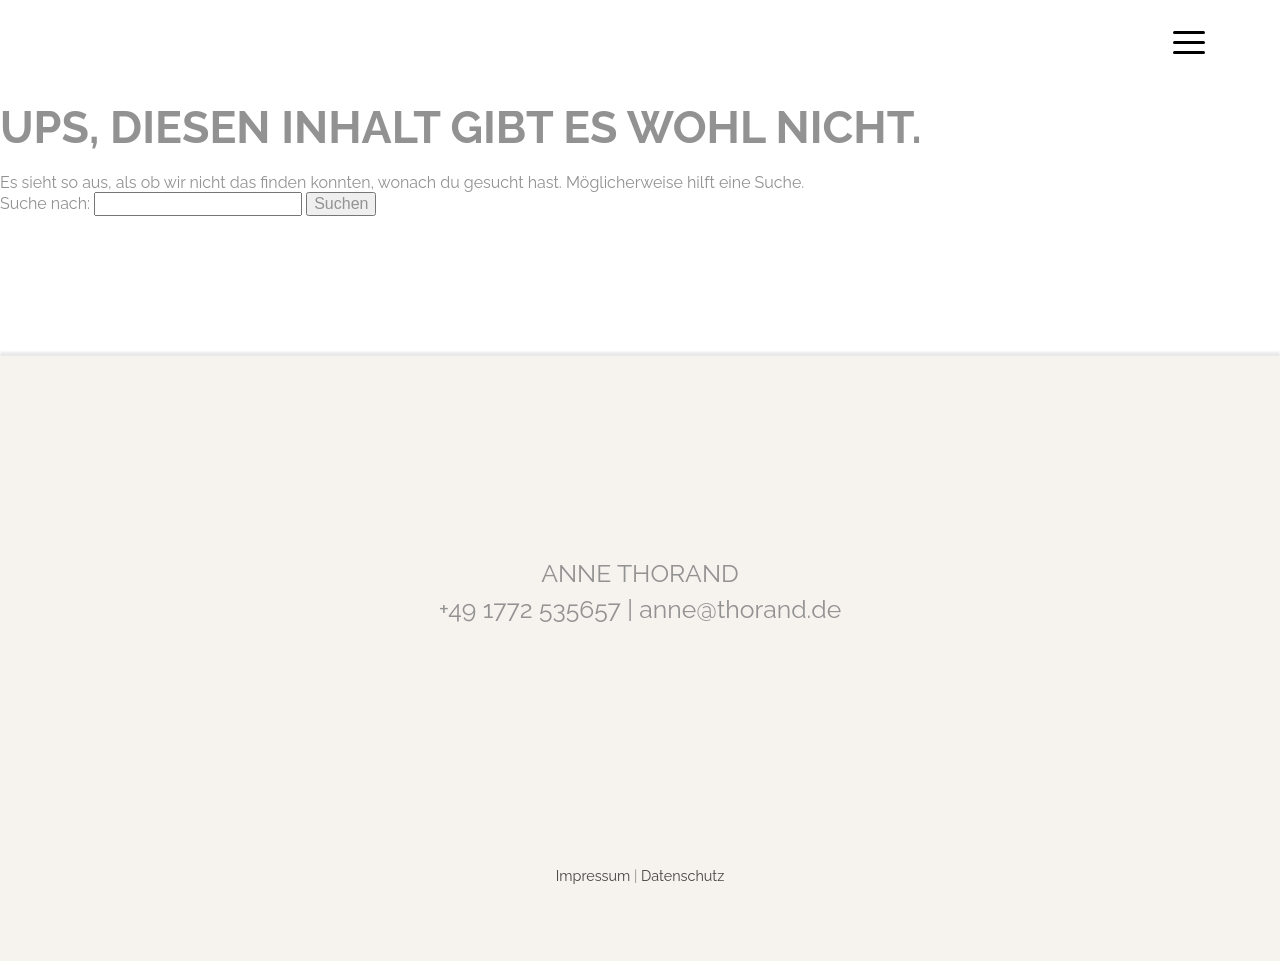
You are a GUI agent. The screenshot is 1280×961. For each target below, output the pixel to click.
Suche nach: (45, 203)
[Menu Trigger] (1188, 42)
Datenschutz (682, 875)
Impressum (593, 875)
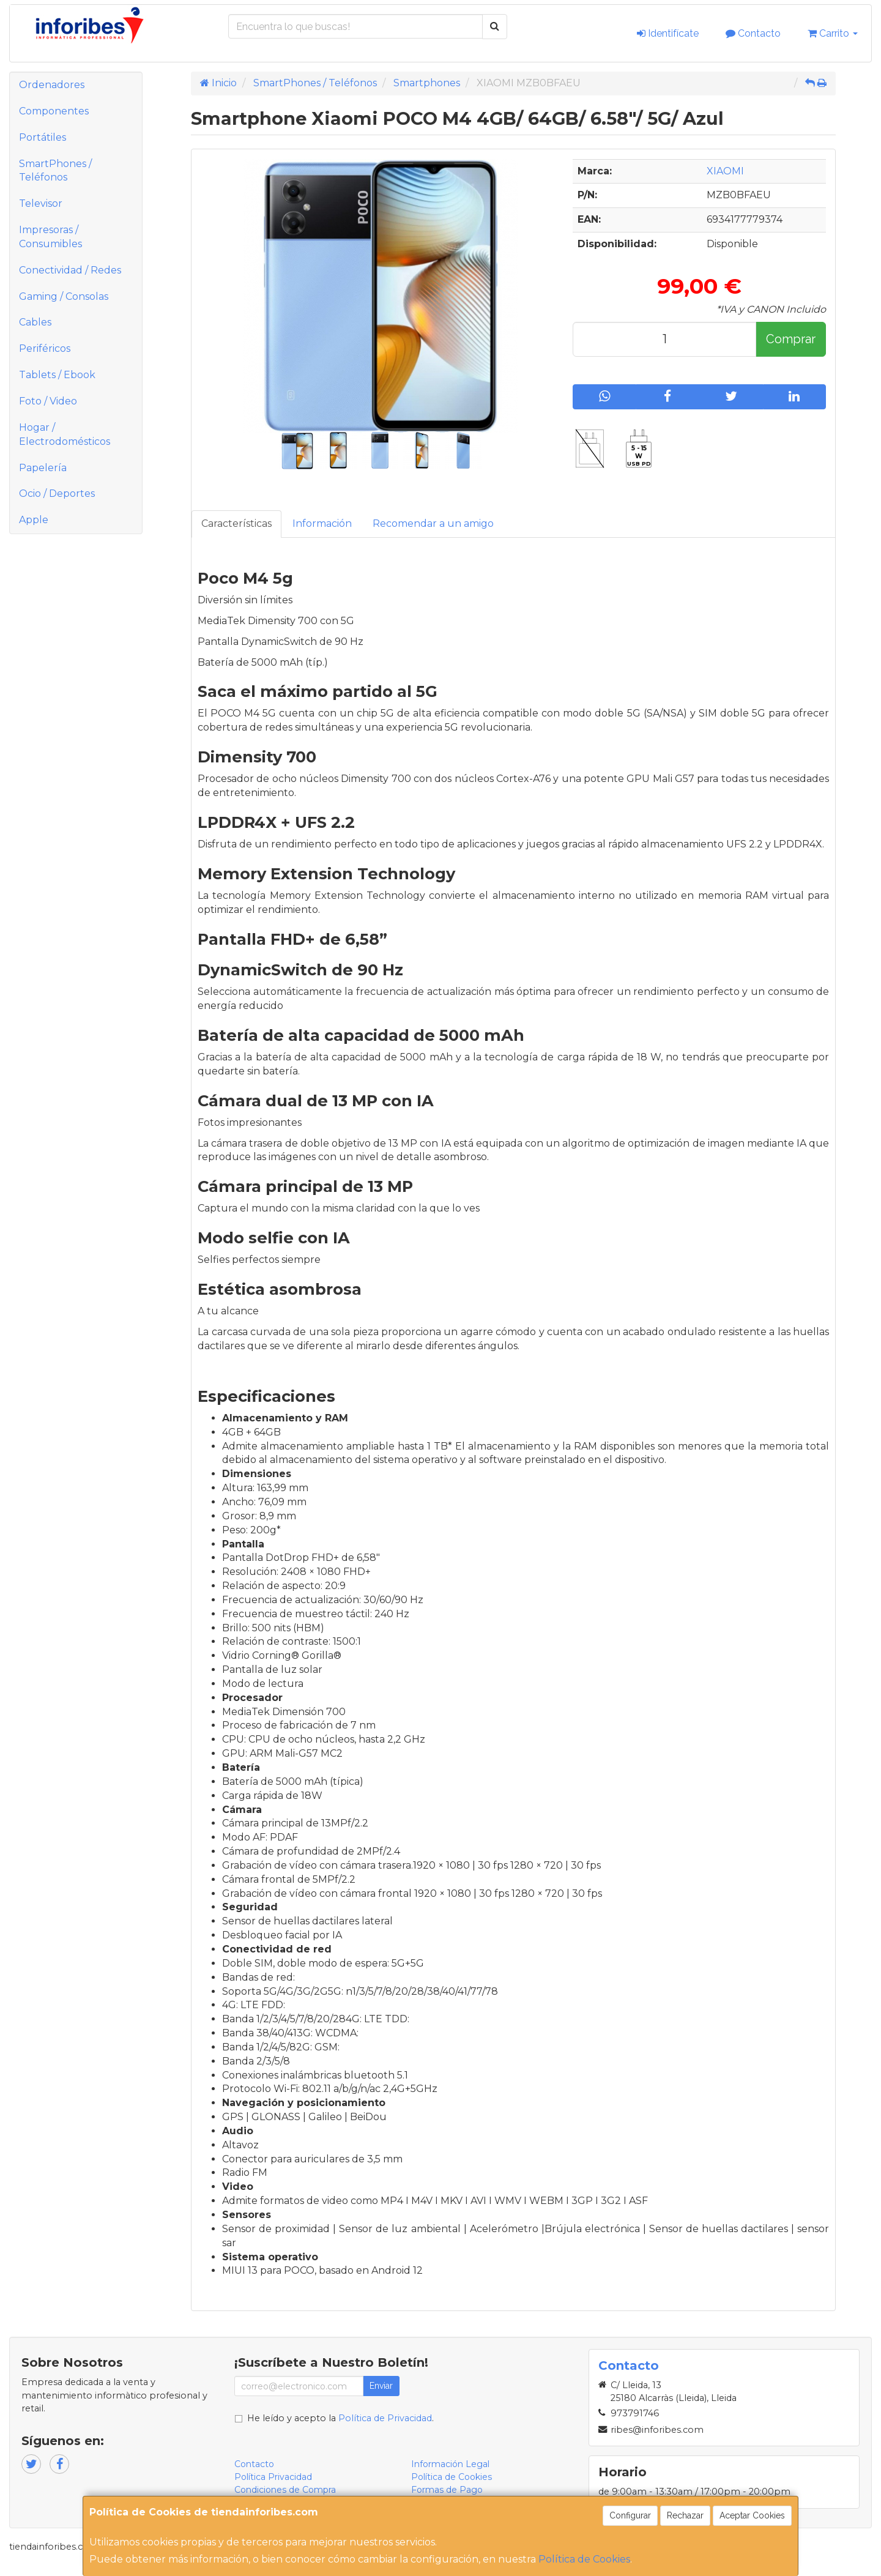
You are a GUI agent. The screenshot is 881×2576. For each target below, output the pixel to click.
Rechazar (685, 2515)
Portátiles (42, 137)
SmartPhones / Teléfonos (55, 171)
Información (322, 523)
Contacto (753, 33)
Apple (33, 520)
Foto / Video (48, 401)
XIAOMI (725, 171)
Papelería (43, 468)
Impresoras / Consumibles (50, 237)
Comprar (791, 339)
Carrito (833, 33)
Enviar (381, 2386)
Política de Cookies (584, 2559)
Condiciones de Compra (285, 2489)
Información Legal (450, 2464)
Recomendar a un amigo (433, 523)
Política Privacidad (273, 2476)
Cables (35, 322)
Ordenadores (51, 85)
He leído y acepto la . (340, 2418)
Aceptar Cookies (752, 2515)
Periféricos (44, 348)
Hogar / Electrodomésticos (64, 434)
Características (236, 523)
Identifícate (668, 33)
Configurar (630, 2515)
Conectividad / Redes (70, 270)
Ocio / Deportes (57, 493)
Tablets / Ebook (57, 375)
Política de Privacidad (385, 2418)
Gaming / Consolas (63, 296)
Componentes (54, 111)
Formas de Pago (447, 2489)
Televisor (40, 203)
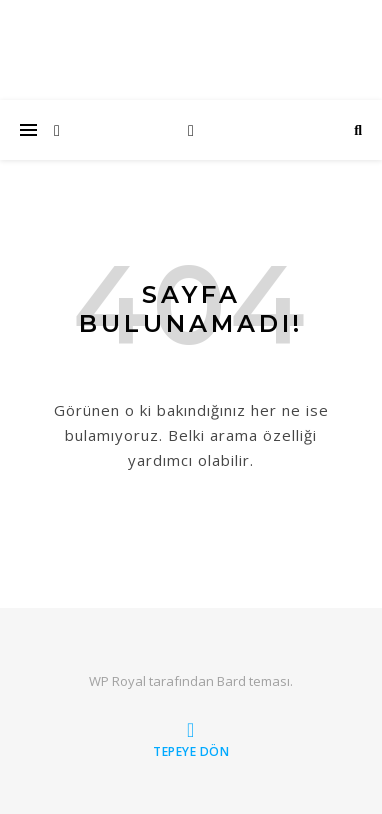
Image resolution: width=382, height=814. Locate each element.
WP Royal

+ + + +

* TASK REQUIREMENTS: Show the lines of the records above that mention "Cookies".

* RESULT OF THE EXERCISE:
Política de Cookies (584, 2559)
Aceptar Cookies (752, 2515)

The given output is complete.